__Task to carry out__: In the records below, find the line with "Desafíos UCU" and the line with "tous une vision différente du Saint Paul". Print both exactly, along with every line between them, and no other line.

__Stored data entries__:
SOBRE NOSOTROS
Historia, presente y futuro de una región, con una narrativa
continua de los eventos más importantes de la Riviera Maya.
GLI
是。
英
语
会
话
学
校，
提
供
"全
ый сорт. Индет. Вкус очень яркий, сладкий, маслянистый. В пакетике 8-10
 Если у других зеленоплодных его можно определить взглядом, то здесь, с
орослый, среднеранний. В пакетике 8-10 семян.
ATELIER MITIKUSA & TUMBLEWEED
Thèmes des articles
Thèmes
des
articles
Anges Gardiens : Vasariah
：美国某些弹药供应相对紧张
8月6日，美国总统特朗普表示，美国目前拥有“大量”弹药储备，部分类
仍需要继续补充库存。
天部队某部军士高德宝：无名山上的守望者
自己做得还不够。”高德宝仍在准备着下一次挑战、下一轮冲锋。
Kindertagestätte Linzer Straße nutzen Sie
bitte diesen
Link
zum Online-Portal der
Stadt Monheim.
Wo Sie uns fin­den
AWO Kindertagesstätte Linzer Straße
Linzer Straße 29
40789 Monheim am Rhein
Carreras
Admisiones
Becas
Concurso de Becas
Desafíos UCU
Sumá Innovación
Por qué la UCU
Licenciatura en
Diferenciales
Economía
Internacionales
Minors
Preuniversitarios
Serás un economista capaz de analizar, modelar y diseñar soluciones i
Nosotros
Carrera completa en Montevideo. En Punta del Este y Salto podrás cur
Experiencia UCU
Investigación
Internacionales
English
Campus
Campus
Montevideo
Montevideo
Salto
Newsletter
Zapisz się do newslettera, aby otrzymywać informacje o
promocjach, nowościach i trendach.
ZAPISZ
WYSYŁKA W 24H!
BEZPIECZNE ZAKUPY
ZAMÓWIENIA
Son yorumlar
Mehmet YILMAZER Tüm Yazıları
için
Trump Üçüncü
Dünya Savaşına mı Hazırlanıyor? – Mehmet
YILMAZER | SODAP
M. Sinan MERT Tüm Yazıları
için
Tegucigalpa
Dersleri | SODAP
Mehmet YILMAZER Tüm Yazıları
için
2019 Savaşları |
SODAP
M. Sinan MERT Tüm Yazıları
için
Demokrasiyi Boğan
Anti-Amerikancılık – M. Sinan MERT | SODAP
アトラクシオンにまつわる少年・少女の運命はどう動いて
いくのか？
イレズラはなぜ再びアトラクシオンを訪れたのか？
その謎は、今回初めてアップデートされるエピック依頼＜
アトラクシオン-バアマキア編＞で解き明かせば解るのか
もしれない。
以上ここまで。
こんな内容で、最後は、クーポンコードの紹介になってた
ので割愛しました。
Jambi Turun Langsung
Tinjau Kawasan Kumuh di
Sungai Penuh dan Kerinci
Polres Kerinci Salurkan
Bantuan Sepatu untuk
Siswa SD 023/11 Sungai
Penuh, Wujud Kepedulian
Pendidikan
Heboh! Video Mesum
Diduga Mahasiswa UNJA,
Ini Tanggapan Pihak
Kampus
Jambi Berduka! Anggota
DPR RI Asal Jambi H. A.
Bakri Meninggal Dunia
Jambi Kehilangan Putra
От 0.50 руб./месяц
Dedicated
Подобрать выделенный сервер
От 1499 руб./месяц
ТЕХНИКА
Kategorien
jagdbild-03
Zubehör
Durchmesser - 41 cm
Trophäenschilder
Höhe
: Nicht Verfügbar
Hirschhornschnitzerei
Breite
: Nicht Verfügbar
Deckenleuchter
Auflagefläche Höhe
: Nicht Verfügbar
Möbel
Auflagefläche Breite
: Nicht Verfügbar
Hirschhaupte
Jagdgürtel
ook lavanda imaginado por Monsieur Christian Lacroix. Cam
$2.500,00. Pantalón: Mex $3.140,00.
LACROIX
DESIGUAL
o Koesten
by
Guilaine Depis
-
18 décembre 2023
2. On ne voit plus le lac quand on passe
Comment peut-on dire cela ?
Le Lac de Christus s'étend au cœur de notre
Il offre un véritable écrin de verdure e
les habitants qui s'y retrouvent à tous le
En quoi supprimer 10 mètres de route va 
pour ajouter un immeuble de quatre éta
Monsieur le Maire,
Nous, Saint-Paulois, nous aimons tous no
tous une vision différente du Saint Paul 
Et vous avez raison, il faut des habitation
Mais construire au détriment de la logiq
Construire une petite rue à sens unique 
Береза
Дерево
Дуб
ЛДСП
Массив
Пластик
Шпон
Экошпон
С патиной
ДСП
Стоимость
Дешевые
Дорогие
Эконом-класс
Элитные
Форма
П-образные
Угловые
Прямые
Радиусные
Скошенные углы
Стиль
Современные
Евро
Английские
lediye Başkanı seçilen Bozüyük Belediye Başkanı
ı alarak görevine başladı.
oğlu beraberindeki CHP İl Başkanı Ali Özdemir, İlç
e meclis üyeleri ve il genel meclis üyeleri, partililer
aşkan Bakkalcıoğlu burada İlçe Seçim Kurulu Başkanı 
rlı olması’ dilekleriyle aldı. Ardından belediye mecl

__Output__:
Desafíos UCU
Sumá Innovación
Por qué la UCU
Licenciatura en
Diferenciales
Economía
Internacionales
Minors
Preuniversitarios
Serás un economista capaz de analizar, modelar y diseñar soluciones i
Nosotros
Carrera completa en Montevideo. En Punta del Este y Salto podrás cur
Experiencia UCU
Investigación
Internacionales
English
Campus
Campus
Montevideo
Montevideo
Salto
Newsletter
Zapisz się do newslettera, aby otrzymywać informacje o
promocjach, nowościach i trendach.
ZAPISZ
WYSYŁKA W 24H!
BEZPIECZNE ZAKUPY
ZAMÓWIENIA
Son yorumlar
Mehmet YILMAZER Tüm Yazıları
için
Trump Üçüncü
Dünya Savaşına mı Hazırlanıyor? – Mehmet
YILMAZER | SODAP
M. Sinan MERT Tüm Yazıları
için
Tegucigalpa
Dersleri | SODAP
Mehmet YILMAZER Tüm Yazıları
için
2019 Savaşları |
SODAP
M. Sinan MERT Tüm Yazıları
için
Demokrasiyi Boğan
Anti-Amerikancılık – M. Sinan MERT | SODAP
アトラクシオンにまつわる少年・少女の運命はどう動いて
いくのか？
イレズラはなぜ再びアトラクシオンを訪れたのか？
その謎は、今回初めてアップデートされるエピック依頼＜
アトラクシオン-バアマキア編＞で解き明かせば解るのか
もしれない。
以上ここまで。
こんな内容で、最後は、クーポンコードの紹介になってた
ので割愛しました。
Jambi Turun Langsung
Tinjau Kawasan Kumuh di
Sungai Penuh dan Kerinci
Polres Kerinci Salurkan
Bantuan Sepatu untuk
Siswa SD 023/11 Sungai
Penuh, Wujud Kepedulian
Pendidikan
Heboh! Video Mesum
Diduga Mahasiswa UNJA,
Ini Tanggapan Pihak
Kampus
Jambi Berduka! Anggota
DPR RI Asal Jambi H. A.
Bakri Meninggal Dunia
Jambi Kehilangan Putra
От 0.50 руб./месяц
Dedicated
Подобрать выделенный сервер
От 1499 руб./месяц
ТЕХНИКА
Kategorien
jagdbild-03
Zubehör
Durchmesser - 41 cm
Trophäenschilder
Höhe
: Nicht Verfügbar
Hirschhornschnitzerei
Breite
: Nicht Verfügbar
Deckenleuchter
Auflagefläche Höhe
: Nicht Verfügbar
Möbel
Auflagefläche Breite
: Nicht Verfügbar
Hirschhaupte
Jagdgürtel
ook lavanda imaginado por Monsieur Christian Lacroix. Cam
$2.500,00. Pantalón: Mex $3.140,00.
LACROIX
DESIGUAL
o Koesten
by
Guilaine Depis
-
18 décembre 2023
2. On ne voit plus le lac quand on passe
Comment peut-on dire cela ?
Le Lac de Christus s'étend au cœur de notre
Il offre un véritable écrin de verdure e
les habitants qui s'y retrouvent à tous le
En quoi supprimer 10 mètres de route va 
pour ajouter un immeuble de quatre éta
Monsieur le Maire,
Nous, Saint-Paulois, nous aimons tous no
tous une vision différente du Saint Paul 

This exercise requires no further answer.